The project was an all-hands-on-deck experience, with my art director, working very closely with the construction and scenic team to build it in situ in an active grazing field. Precisely wrapping it in canvas so seams were hidden and the material held fast while still being removable for camera angles was a considerable challenge, but Julia was not afraid to get her hands dirty in getting it right. Because of the quick pivot, gathering all the pillows, hides, and horns to fill it out was not easy. I have so much respect for my decorator, Laura Belle Wallgren, and her whole team for turning on a dime to make this set happen. I loved what it gave to the scene and the progression of ‘Dre in that episode.

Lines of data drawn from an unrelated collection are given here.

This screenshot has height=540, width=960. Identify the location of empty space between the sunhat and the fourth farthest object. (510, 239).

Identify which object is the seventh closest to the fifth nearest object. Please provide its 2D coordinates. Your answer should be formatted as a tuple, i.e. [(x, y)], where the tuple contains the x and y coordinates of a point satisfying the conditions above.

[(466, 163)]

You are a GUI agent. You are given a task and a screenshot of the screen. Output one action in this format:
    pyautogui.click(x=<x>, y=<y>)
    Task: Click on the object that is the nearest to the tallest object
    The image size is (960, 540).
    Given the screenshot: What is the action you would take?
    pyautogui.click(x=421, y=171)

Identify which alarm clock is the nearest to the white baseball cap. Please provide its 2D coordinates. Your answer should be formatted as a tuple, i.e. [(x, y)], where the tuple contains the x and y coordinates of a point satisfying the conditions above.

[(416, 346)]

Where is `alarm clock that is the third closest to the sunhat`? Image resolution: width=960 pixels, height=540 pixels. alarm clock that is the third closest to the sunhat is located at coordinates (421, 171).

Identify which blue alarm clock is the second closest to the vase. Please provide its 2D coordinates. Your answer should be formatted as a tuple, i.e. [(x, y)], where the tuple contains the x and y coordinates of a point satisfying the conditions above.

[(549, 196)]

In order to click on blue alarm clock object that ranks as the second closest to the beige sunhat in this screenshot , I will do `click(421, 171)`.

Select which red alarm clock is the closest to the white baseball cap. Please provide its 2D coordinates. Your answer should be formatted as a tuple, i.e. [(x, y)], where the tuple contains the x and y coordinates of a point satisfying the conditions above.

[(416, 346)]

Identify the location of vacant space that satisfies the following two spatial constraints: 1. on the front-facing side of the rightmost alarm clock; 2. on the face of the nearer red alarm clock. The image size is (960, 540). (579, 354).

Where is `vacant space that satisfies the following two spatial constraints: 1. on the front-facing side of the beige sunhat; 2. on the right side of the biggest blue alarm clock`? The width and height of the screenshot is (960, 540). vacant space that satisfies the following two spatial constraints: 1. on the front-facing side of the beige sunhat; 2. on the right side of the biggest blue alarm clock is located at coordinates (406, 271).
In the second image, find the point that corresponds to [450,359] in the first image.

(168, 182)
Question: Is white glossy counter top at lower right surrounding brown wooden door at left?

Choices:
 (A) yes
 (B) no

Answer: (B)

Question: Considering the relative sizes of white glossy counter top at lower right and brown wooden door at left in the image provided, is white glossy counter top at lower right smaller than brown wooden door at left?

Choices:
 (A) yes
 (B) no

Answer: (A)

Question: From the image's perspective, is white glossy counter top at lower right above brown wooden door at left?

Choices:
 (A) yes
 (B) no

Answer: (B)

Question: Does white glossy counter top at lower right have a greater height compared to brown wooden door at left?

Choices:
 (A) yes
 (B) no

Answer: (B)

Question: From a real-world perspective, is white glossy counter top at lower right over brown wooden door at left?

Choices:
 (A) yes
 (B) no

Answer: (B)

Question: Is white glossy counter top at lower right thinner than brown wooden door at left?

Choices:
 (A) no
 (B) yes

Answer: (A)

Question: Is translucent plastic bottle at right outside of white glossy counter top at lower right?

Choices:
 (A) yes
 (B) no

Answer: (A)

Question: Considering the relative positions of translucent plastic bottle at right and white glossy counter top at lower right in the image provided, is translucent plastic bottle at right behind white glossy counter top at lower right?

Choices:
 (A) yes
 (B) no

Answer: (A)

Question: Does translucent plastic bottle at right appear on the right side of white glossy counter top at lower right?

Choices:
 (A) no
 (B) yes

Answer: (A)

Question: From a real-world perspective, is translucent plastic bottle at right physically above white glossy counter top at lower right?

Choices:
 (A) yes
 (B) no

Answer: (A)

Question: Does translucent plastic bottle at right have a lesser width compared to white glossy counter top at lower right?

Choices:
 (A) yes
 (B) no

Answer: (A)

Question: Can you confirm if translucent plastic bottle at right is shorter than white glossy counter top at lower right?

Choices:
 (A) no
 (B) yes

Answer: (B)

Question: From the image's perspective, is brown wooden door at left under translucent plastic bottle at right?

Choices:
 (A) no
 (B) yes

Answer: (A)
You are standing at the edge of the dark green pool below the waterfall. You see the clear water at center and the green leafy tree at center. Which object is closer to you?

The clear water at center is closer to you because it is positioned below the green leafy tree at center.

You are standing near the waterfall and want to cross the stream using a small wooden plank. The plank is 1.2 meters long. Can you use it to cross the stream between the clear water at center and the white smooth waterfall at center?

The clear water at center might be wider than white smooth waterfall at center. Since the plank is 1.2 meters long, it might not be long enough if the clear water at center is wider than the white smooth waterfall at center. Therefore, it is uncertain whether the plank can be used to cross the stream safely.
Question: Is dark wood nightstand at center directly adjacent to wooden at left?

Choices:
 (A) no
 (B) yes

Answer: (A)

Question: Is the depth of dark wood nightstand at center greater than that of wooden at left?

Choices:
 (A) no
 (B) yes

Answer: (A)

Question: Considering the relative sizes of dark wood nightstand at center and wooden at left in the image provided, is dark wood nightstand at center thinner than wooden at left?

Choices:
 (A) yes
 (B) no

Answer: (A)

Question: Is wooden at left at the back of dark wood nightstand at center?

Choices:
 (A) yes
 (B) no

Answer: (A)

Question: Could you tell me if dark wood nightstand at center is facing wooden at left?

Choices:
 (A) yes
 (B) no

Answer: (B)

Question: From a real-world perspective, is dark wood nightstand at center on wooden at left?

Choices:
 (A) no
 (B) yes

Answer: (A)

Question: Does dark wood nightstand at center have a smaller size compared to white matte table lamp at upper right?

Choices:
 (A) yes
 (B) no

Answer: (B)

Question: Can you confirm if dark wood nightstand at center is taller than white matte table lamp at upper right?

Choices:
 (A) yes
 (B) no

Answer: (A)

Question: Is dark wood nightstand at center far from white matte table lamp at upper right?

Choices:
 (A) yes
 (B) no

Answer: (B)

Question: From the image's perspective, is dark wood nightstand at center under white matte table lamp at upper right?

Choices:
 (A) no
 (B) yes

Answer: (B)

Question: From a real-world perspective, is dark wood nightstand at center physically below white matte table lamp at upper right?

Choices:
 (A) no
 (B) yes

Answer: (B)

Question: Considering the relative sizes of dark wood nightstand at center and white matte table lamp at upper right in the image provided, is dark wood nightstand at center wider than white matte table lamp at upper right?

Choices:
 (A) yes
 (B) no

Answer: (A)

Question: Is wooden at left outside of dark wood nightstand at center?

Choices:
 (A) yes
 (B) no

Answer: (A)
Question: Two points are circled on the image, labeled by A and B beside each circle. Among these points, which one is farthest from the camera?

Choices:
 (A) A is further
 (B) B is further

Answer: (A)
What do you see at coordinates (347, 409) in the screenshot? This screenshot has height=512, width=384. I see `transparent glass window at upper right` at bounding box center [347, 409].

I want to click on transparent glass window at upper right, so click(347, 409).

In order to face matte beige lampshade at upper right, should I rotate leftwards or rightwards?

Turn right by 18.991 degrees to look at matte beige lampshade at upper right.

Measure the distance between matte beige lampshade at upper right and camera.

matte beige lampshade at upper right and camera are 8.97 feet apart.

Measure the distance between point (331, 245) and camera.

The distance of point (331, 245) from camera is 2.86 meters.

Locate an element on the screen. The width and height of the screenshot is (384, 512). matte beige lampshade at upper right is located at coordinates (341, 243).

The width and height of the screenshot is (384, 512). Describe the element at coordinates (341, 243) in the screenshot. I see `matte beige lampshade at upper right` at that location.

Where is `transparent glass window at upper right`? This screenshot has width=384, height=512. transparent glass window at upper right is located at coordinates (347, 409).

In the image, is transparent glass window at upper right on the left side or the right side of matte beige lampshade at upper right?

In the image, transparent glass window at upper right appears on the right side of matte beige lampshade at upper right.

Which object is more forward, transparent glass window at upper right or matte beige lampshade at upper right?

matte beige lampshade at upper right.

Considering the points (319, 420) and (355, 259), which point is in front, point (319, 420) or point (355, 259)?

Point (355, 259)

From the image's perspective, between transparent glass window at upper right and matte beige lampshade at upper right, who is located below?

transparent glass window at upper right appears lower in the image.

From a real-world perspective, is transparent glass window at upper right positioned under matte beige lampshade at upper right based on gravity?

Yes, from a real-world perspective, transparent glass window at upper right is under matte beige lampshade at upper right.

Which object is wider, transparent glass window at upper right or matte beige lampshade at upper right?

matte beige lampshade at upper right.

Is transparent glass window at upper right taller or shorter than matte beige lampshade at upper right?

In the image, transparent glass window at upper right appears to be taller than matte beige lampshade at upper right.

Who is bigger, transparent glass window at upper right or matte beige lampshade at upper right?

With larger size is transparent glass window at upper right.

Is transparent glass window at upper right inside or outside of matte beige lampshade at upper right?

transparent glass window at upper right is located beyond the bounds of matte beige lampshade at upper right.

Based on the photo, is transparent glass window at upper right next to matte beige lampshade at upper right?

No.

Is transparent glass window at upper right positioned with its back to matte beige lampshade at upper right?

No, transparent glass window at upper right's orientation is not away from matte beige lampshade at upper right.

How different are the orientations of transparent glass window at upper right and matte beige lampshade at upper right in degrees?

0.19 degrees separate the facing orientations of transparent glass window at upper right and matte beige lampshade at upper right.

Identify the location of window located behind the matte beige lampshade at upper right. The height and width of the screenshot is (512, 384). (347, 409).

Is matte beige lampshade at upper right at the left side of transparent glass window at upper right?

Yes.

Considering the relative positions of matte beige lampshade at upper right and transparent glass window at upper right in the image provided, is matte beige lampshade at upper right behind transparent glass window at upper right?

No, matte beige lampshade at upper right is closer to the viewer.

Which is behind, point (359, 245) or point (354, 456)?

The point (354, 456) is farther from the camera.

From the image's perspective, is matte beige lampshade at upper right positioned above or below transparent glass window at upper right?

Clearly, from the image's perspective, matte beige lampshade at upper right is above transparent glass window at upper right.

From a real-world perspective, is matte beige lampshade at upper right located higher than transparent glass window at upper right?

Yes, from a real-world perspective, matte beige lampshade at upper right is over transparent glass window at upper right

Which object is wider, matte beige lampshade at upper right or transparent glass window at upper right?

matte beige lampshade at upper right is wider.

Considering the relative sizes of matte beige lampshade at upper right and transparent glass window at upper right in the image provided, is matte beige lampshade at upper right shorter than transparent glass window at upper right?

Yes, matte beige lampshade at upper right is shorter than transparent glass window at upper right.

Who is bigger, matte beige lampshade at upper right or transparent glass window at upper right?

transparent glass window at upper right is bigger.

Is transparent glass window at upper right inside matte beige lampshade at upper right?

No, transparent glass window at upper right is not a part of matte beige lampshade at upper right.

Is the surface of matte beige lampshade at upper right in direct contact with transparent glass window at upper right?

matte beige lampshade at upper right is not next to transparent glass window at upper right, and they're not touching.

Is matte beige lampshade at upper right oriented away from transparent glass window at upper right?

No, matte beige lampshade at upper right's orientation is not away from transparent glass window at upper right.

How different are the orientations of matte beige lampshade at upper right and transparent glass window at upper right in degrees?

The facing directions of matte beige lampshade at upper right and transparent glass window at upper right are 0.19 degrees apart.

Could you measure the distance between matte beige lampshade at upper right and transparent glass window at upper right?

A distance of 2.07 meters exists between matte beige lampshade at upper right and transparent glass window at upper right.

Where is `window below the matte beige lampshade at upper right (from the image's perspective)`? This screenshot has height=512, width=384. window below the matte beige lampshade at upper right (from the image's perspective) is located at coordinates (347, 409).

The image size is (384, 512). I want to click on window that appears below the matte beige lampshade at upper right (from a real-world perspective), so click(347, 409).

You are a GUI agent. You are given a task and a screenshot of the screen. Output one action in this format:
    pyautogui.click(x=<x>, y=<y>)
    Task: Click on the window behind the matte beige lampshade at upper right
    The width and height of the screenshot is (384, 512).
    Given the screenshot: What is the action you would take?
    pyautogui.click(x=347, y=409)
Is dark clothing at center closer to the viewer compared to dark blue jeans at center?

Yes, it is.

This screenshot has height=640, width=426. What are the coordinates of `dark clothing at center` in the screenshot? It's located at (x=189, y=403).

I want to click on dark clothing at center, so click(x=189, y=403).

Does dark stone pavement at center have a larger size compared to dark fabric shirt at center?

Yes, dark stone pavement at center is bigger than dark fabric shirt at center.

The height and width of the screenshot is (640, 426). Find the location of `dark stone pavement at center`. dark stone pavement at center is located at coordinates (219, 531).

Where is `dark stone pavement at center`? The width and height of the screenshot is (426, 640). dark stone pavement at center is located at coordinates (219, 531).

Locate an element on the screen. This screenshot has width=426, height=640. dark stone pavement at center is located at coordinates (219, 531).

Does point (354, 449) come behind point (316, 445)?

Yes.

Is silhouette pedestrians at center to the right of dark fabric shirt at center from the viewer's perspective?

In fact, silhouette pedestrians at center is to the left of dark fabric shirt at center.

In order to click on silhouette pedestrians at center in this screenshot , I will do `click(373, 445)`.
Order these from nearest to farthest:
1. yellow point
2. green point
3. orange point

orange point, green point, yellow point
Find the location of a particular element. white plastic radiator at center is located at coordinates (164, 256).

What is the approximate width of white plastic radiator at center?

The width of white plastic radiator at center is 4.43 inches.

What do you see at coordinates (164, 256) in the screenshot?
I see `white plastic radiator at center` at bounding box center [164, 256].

AD: You mentioned that you’re not a member of any fandoms. How has working on Swarm changed your view of pop culture and parasocial relationships?
SKW: Paradoxically, the earnestness of ‘Dre’s love of Ni’jah, however unhinged, made me a little envious. The ability to fall so deeply in love with someone, or even just the concept of someone, at its best, means loving that entity no matter their faults. In life and work, I think a lot about people’s complexity. I don’t want to reduce characters. I try to make their spaces reflect their many facets, like in Tonk’s house. In some ways, pure acceptance in spite of complexity can help create a more understanding world, and that’s undeniably good. But it’s a double-edged sword, as love often comes with a side of hate. You have to protect that love. I keep a pretty wide berth between appreciation of talent and my emotions, so I don’t let myself go all in when thinking about something like, say, a politician, a corporation, or a blockchain enthusiast, where it’s dangerous to lose your rationality. But I also don’t let my emotions take over with something like the Swarm, which, outside of ‘Dre, could be a lovely place of community and joy. I definitely think about how I might be missing out on some of that happiness.
Swarm is streaming now on Prime Video.